Usually, it affects the tongue and inner part of the cheeks.
- Usually, the lesion is white or gray in color.
- It looks thick, hard, and slightly raised.
- The white patch of leukoplakia develops gradually over two to four weeks. The lesion may turn rough and hard, and it becomes sensitive to temperature, touch, and spicy foods.
The clinical diagnosis of it ismade by listening to the patient's medicaland social history, looking carefully at thelining of the mouth, and by excluding otherpossible causes of white patches in themouth. Often a biopsy is needed.
In most cases, a biopsy will determine how advanced the leukoplakia is in terms of its precancerous potential. Sometimes the changes in the lining of the mouth seen under the microscope are very subtle, and this is sometimes called “epithelial atypia.” The significance of this is unknown. While it is unlikely that “epithelial atypia” will soon become cancerous, we cannot rule out the possibility of this happening sometime in the future. If the changes seen are more suggestive that the lining of the mouth will probably become cancer, this is called “epithelial dysplasia”, and it is usually graded as mild, moderate or severe, depending on what the tissue looks like under the microscope. In a small percentage of cases, the very beginning stages of oral cancer may be seen.

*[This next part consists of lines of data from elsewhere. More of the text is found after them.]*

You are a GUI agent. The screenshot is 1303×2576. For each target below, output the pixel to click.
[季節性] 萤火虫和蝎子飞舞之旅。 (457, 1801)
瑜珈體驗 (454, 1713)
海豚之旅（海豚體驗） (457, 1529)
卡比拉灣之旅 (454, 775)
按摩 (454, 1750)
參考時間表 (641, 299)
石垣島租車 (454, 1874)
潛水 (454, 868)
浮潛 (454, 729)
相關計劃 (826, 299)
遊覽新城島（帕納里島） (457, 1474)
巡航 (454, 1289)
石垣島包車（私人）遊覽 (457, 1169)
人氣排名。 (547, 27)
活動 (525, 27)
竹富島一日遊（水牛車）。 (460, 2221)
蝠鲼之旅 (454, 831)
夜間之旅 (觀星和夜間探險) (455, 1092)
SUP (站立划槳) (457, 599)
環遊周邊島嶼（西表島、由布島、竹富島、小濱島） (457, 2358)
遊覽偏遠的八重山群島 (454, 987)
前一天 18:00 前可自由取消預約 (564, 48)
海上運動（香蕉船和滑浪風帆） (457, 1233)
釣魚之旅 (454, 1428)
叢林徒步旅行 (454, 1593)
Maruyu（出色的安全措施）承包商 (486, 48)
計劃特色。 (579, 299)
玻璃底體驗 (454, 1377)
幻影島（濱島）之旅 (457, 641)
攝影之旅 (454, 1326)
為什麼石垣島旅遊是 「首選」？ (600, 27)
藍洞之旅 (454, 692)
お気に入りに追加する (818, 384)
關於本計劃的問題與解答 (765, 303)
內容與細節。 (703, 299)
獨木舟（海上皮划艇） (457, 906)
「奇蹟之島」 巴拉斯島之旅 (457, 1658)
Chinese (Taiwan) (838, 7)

The type of treatment that is recommended will depend on several things, including the location in the mouth of the leukoplakia, how large the leukoplakia is, how “bad” the dysplasia appears under the microscope, and the patient's age, habits, and other medical problems. For leukoplakias diagnosed as “atypia” or “mild dysplasia” in an older adult who smokes, we usually recommend that the patient stop smoking, and the lining of the mouth should be re-evaluated periodically. For those leukoplakias diagnosed as “moderate” or “severe”, we usually recommend complete removal of the white patch in order to prevent the development of oral cancer. Removal can be done by traditional scalpel excision, electrocautery, liquid nitrogen application or laser surgery. Each treatment has its advantages and disadvantages, and deciding which one should be used depends on each patient's situation.
Although a number of surgical and medicinal approaches of it, there medicinal appear to be of it, there does not approaches any universally adopted, successful treatment. In recent years with a newer retinoids (vitamin A analogues) is being tried. The preliminary results in terms of remission of lesions are encouraging.
NOTE: The above information is educational purpose. The information provided herein should not be used during any medical emergency or for the diagnosis or treatment of any medical condition.
DISCLAIMER: This information should not substitute for seeking responsible, professional medical care.